Es una tarea minuciosa. De concentración dedicada. De un hallazgo repentino de las palabras exactas. De recordar innumerables amaneceres para descubrir las pequeñas similitudes y variaciones. De toparse con la gema apropiada para colgársela como un trofeo singular.
Y hoy el sol es el casco de un guerrero espartano que se despereza luego de una noche de vigilia, de guardia atenta. Se levanta cansinamente. Como un perezoso que cambió arboleda por ciudad y se bambolea entre azoteas. Va irguiéndose paso a paso. Su casco pulido hasta la saciedad en una jornada de aburrimiento, encandila, atrae las miradas para enceguecer desde el blanco de su origen. Ya está de pie, trepado al cielo. Con rostro de asombro, es el coloso de Rodas que atisba al puerto inexistente de la urbe mediterránea.
Y las luces se apagan aturdidas por la claridad. Y los vehículos juegan deslizándose entre las piernas de ese guerrero, totalmente absorto e ignorante de su papel protagónico. Solo desea volver a su terreno de leyendas y praderas bucólicas, en las cuales antaño recorrió arrojando golpes de lanzas y golpeando con escudos a oponentes enfrascados en su misma lucha. Sus ojos identifican los lugares donde cayeron amigos para integrarse a la tierra, donde compinches de batallas se arrojaron contra caballos desbocados, donde en orgías de sangre desenfrenada bebieron de la vida esquivando la muerte.
A medida que se aleja de la superficie se va esfumando su imagen, disipándose en el aire.

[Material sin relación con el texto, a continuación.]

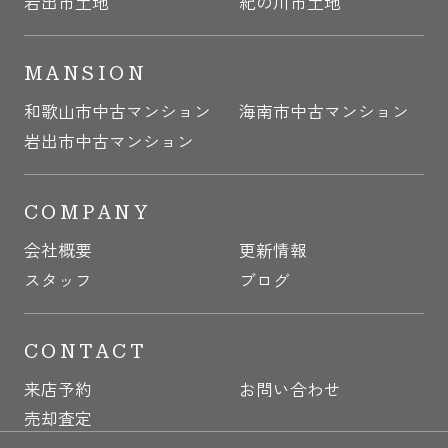
岩出市土地
紀の川市土地
MANSION
和歌山市中古マンション
海南市中古マンション
岩出市中古マンション
COMPANY
会社概要
更新情報
スタッフ
ブログ
CONTACT
来店予約
お問い合わせ
売却査定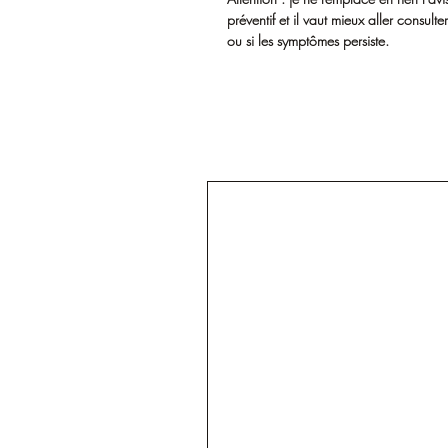
préventif et il vaut mieux aller consult
ou si les symptômes persiste.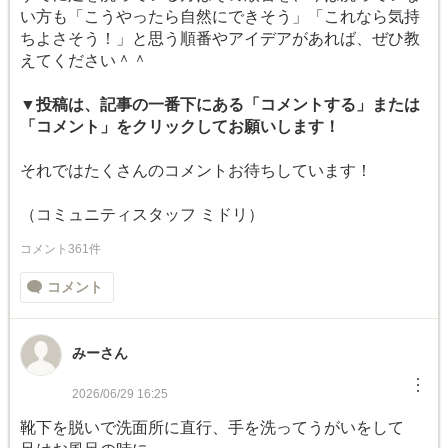
い方も「こうやったら自然にできそう」「これなら気持
ちよさそう！」と思う順番やアイデアがあれば、ぜひ教
えてください＾＾
▼投稿は、記事の一番下にある「コメントする」または
「コメント」をクリックしてお願いします！
それではたくさんのコメントお待ちしています！
（コミュニティスタッフ ミドリ）
コメント361件
コメント
みーさん
︙
2026/06/29 16:25
靴下を脱いで洗面所に直行、手を洗ってうがいをして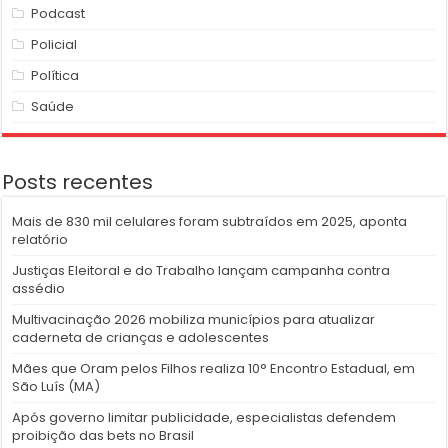
Podcast
Policial
Política
Saúde
Posts recentes
Mais de 830 mil celulares foram subtraídos em 2025, aponta
relatório
Justiças Eleitoral e do Trabalho lançam campanha contra
assédio
Multivacinação 2026 mobiliza municípios para atualizar
caderneta de crianças e adolescentes
Mães que Oram pelos Filhos realiza 10° Encontro Estadual, em
São Luís (MA)
Após governo limitar publicidade, especialistas defendem
proibição das bets no Brasil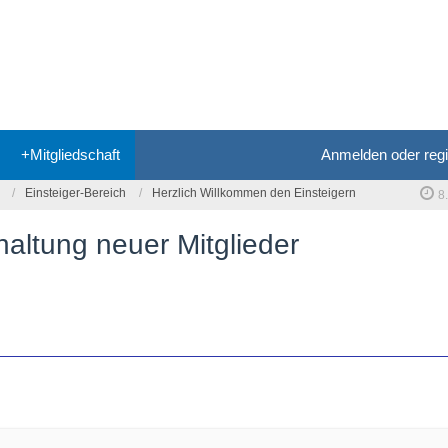
+Mitgliedschaft
Anmelden oder regi
Einsteiger-Bereich
Herzlich Willkommen den Einsteigern
8
haltung neuer Mitglieder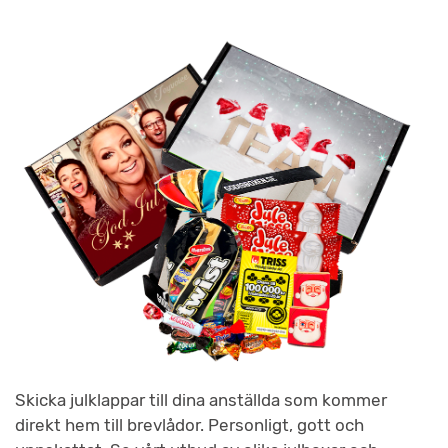
Skicka julklappar till dina anställda som kommer
direkt hem till brevlådor. Personligt, gott och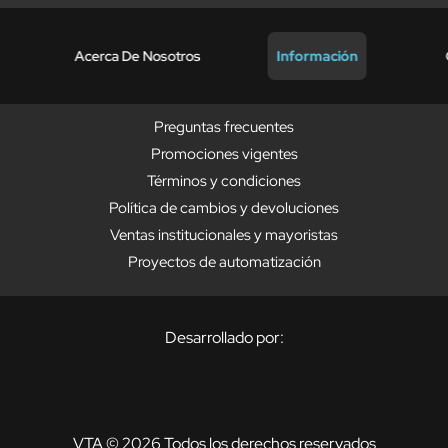
Acerca De Nosotros
Información
Preguntas frecuentes
Promociones vigentes
Términos y condiciones
Política de cambios y devoluciones
Ventas institucionales y mayoristas
Proyectos de automatización
Desarrollado por:
VTA © 2026 Todos los derechos reservados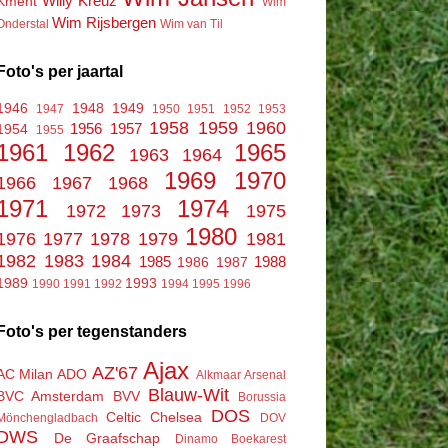
Willy Kreuz
Kment
Wim
Wim Rijsbergen
Onderstal
Wim van Til
Foto's per jaartal
1946
1948
1949
1947
1950
1951
1952
1953
1958
1959
1960
1956
1957
1954
1955
1961
1962
1965
1963
1964
1969
1970
1966
1967
1968
1971
1974
1972
1973
1975
1980
1976
1977
1978
1979
1981
1982
1983
1984
1985
1988
1986
1987
1989
1993
1990
1991
1992
1994
1995
1996
Foto's per tegenstanders
Ajax
AZ'67
AC Milan
ADO
Alkmaar
Arsenal
Blauw-Wit
BVC Amsterdam
BVV
Borussia
DOS
Celtic
Chelsea
Mönchengladbach
DOV
DWS
De Graafschap
Dinamo Boekarest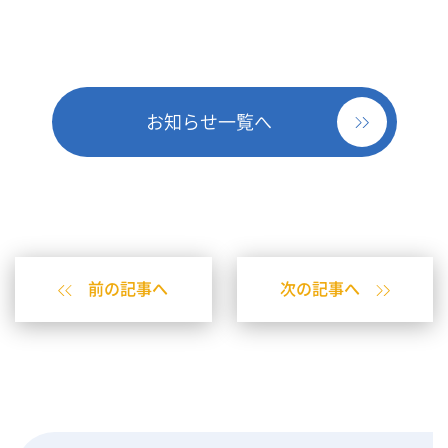
お知らせ一覧へ
前の記事へ
次の記事へ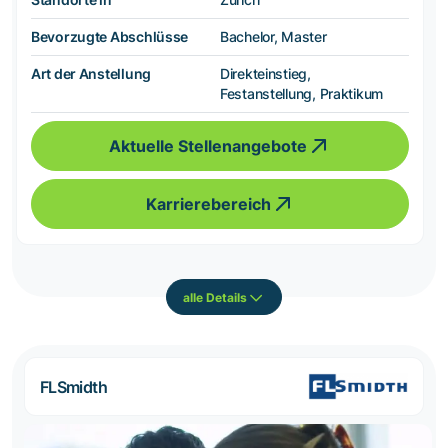
Bevorzugte Abschlüsse
Bachelor, Master
Art der Anstellung
Direkteinstieg,
Festanstellung, Praktikum
Aktuelle Stellenangebote
Karrierebereich
alle Details
FLSmidth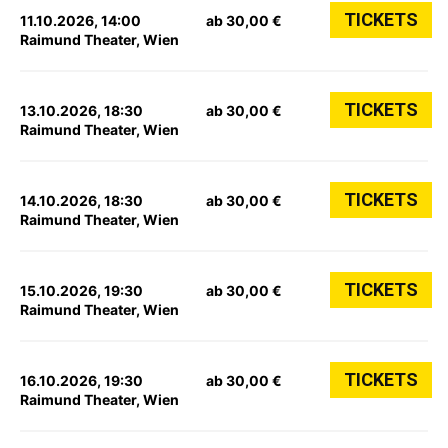
TICKETS
11.10.2026, 14:00
ab 30,00 €
Raimund Theater, Wien
TICKETS
13.10.2026, 18:30
ab 30,00 €
Raimund Theater, Wien
TICKETS
14.10.2026, 18:30
ab 30,00 €
Raimund Theater, Wien
TICKETS
15.10.2026, 19:30
ab 30,00 €
Raimund Theater, Wien
TICKETS
16.10.2026, 19:30
ab 30,00 €
Raimund Theater, Wien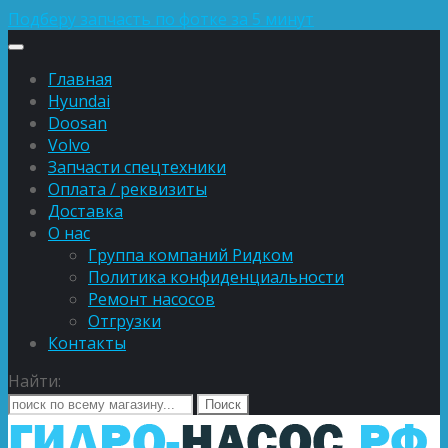
Подберу запчасть по фотке за 5 минут
Главная
Hyundai
Doosan
Volvo
Запчасти спецтехники
Оплата / реквизиты
Доставка
О нас
Группа компаний Ридком
Политика конфиденциальности
Ремонт насосов
Отгрузки
Контакты
Найти: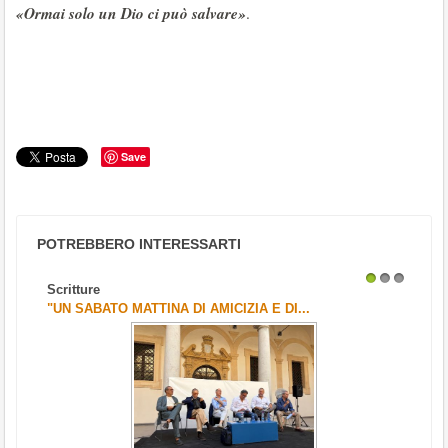
«Ormai solo un Dio ci può salvare»
.
Save
POTREBBERO INTERESSARTI
Scritture
1
2
3
"UN SABATO MATTINA DI AMICIZIA E DI...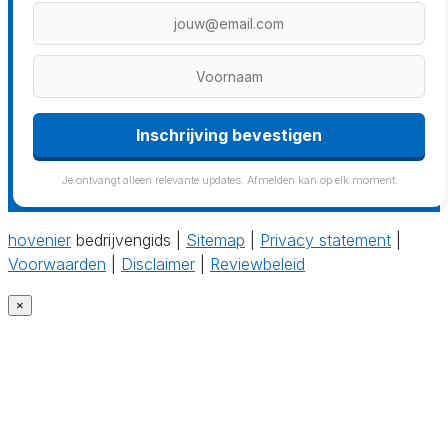
Inschrijving bevestigen
Je ontvangt alleen relevante updates. Afmelden kan op elk moment.
hovenier
bedrijvengids |
Sitemap
|
Privacy statement
|
Voorwaarden
|
Disclaimer
|
Reviewbeleid
×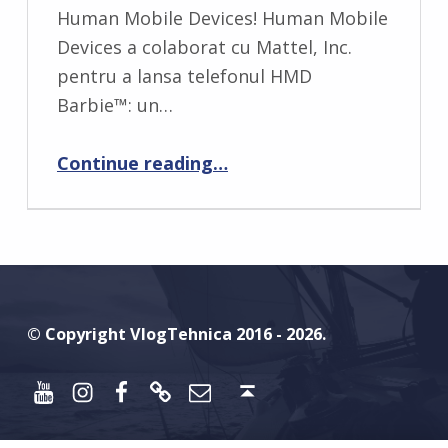
M
Human Mobile Devices! Human Mobile
E
Devices a colaborat cu Mattel, Inc.
N
pentru a lansa telefonul HMD
T
Barbie™: un…
S
“TELEFONUL BARBIE ESTE REALITATE”
:
Continue reading
…
0
© Copyright VlogTehnica 2016 - 2026.
Youtube
Instagram
Facebook
Discord
Email
Back to top ↑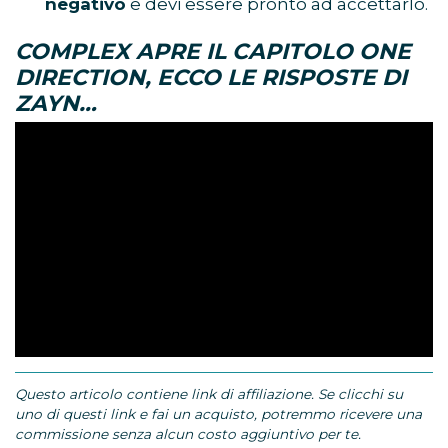
negativo
e devi essere pronto ad accettarlo.
COMPLEX APRE IL CAPITOLO ONE
DIRECTION, ECCO LE RISPOSTE DI
ZAYN…
Questo articolo contiene link di affiliazione. Se clicchi su
uno di questi link e fai un acquisto, potremmo ricevere una
commissione senza alcun costo aggiuntivo per te.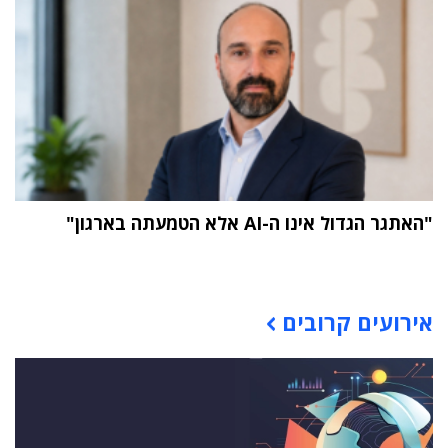
"האתגר הגדול אינו ה-AI אלא הטמעתה בארגון"
תוכן פרסומי
אירועים קרובים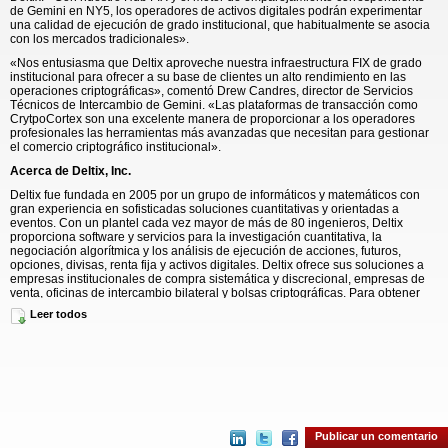
de Gemini en NY5, los operadores de activos digitales podrán experimentar
una calidad de ejecución de grado institucional, que habitualmente se asocia
con los mercados tradicionales».
«Nos entusiasma que Deltix aproveche nuestra infraestructura FIX de grado
institucional para ofrecer a su base de clientes un alto rendimiento en las
operaciones criptográficas», comentó Drew Candres, director de Servicios
Técnicos de Intercambio de Gemini. «Las plataformas de transacción como
CrytpoCortex son una excelente manera de proporcionar a los operadores
profesionales las herramientas más avanzadas que necesitan para gestionar
el comercio criptográfico institucional».
Acerca de Deltix, Inc.
Deltix fue fundada en 2005 por un grupo de informáticos y matemáticos con
gran experiencia en sofisticadas soluciones cuantitativas y orientadas a
eventos. Con un plantel cada vez mayor de más de 80 ingenieros, Deltix
proporciona software y servicios para la investigación cuantitativa, la
negociación algorítmica y los análisis de ejecución de acciones, futuros,
opciones, divisas, renta fija y activos digitales. Deltix ofrece sus soluciones a
empresas institucionales de compra sistemática y discrecional, empresas de
venta, oficinas de intercambio bilateral y bolsas criptográficas. Para obtener
más información, visite
www.deltixlab.com
.
Leer todos
Acerca de Gemini Trust Company, LLC
Gemini Trust Company, LLC (Gemini) es un intercambio y custodio de
criptomonedas que permite a los clientes comprar, vender y almacenar activos
digitales como bitcoin, bitcoin cash, ether, litecoin y zcash. Gemini es una
compañía fiduciaria de Nueva York que está sujeta a los requisitos de reserva
de capital, a los requisitos de ciberseguridad y a las normativas de
cumplimiento bancario establecidas por el Departamento de Servicios
Publicar un comentario
Financieros del Estado de Nueva York y la Ley Bancaria de Nueva York.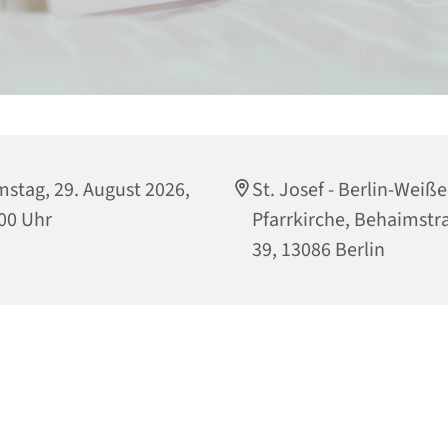
stag, 29. August 2026,
St. Josef - Berlin-Weiß
00 Uhr
Pfarrkirche, Behaimstr
39, 13086 Berlin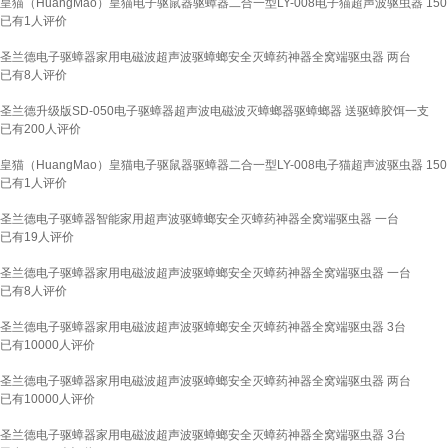
皇猫（HuangMao）皇猫电子驱鼠器驱蟑器二合一型LY-008电子猫超声波驱虫器 15
已有
1
人评价
圣兰德电子驱蟑器家用电磁波超声波驱蟑螂安全灭蟑药神器全窝端驱虫器 两台
已有
8
人评价
圣兰德升级版SD-050电子驱蟑器超声波电磁波灭蟑螂器驱蟑螂器 送驱蟑胶饵一支
已有
200
人评价
皇猫（HuangMao）皇猫电子驱鼠器驱蟑器二合一型LY-008电子猫超声波驱虫器 15
已有
1
人评价
圣兰德电子驱蟑器智能家用超声波驱蟑螂安全灭蟑药神器全窝端驱虫器 一台
已有
19
人评价
圣兰德电子驱蟑器家用电磁波超声波驱蟑螂安全灭蟑药神器全窝端驱虫器 一台
已有
8
人评价
圣兰德电子驱蟑器家用电磁波超声波驱蟑螂安全灭蟑药神器全窝端驱虫器 3台
已有
10000
人评价
圣兰德电子驱蟑器家用电磁波超声波驱蟑螂安全灭蟑药神器全窝端驱虫器 两台
已有
10000
人评价
圣兰德电子驱蟑器家用电磁波超声波驱蟑螂安全灭蟑药神器全窝端驱虫器 3台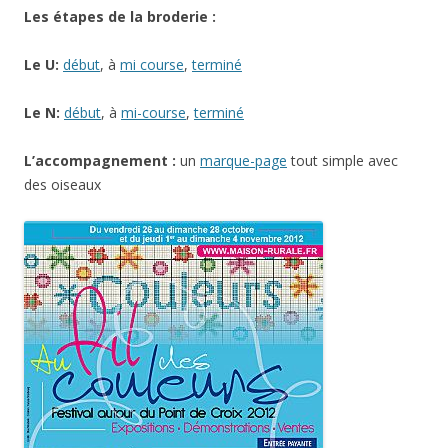
Les étapes de la broderie :
Le U:
début
, à
mi course
,
terminé
Le N:
début
, à
mi-course
,
terminé
L’accompagnement :
un
marque-page
tout simple avec
des oiseaux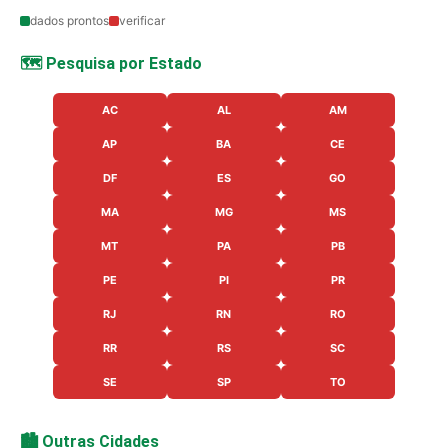
dados prontos
verificar
🗺️ Pesquisa por Estado
AC
AL
AM
AP
BA
CE
DF
ES
GO
MA
MG
MS
MT
PA
PB
PE
PI
PR
RJ
RN
RO
RR
RS
SC
SE
SP
TO
🏙️ Outras Cidades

Son sus sandalias las primeras en ser borradas por la bruma. Es el casco el que rodará durante el día hasta precipitarse en la oscuridad, el último. Son las historias que lo acompañan las encargadas de seleccionar la música diaria.
Sentados en el bar los deambulantes tempraneros se regocijan con el espectáculo. Abandonados por la noche, sueñan con entradas ocultas que los conectan con los universos paralelos. Plenos de fantasías, alejados de la realidad que golpea sin miramientos la puerta de cada uno despertándolo. Quedan los que hacen oídos sordos, los que ignoran los avisos intranquilos y atemorizantes, los que se distraen con los grifos que recorren La Cañada buscando oro en las piedras de las paredes.
Son los que fingen escuchar las noticias de la televisión mientras construyen castillos de paredes de humo. Pueblan habitaciones de personajes irreconocibles y trastocan historias verdaderas en sueños de melancolía. Dibujan tapices que cuelgan de paredes de ladrillos de arcilla de tiempo. Se detienen en relojes con manecillas estacionadas a la hora señalada, fuera de toda convención.
Son ellos los que descubren en el guerrero a un espartano y no a un hitita. Los que admiran los rasgos apolíneos descendientes de conquistadores aqueos. Los que se detienen en la mirada que sobrevivió a medusas, minotauros y cíclopes hambrientos. Los que se lo imaginan corriendo por la playa, vociferando gritos de guerra, buscando a un enemigo invisible. Los que saben que entre el vértigo de su vitalidad necesita además el sosiego de un mar sereno, los brazos traviesos de su dama paciente, los acordes de una lira rebotando contra sus oídos adormecidos.
Son los amanecidos tardíos los que lo ignoran. Los que no lo reconocen bajo el casco bruñido. Los que aceleran aumentando el ruido atosigando calles y llenando avenidas de colores fugaces. Los que no se miran, compiten en llegar primero a metas que están todos los días esperando al primero. Pero nunca identifican al triunfador ni realizan actos de entrega de trofeos. Los que tapan el canto de pájaros con ruidos de prisa e impaciencia. Los que contagian a la ciudad de nerviosismo.
Ya el guerrero no está. Cumplido su acto dejó el escenario a otros actores. Su papel se agotó sin pronunciar palabra. Sus pasos se dirigieron a la salida.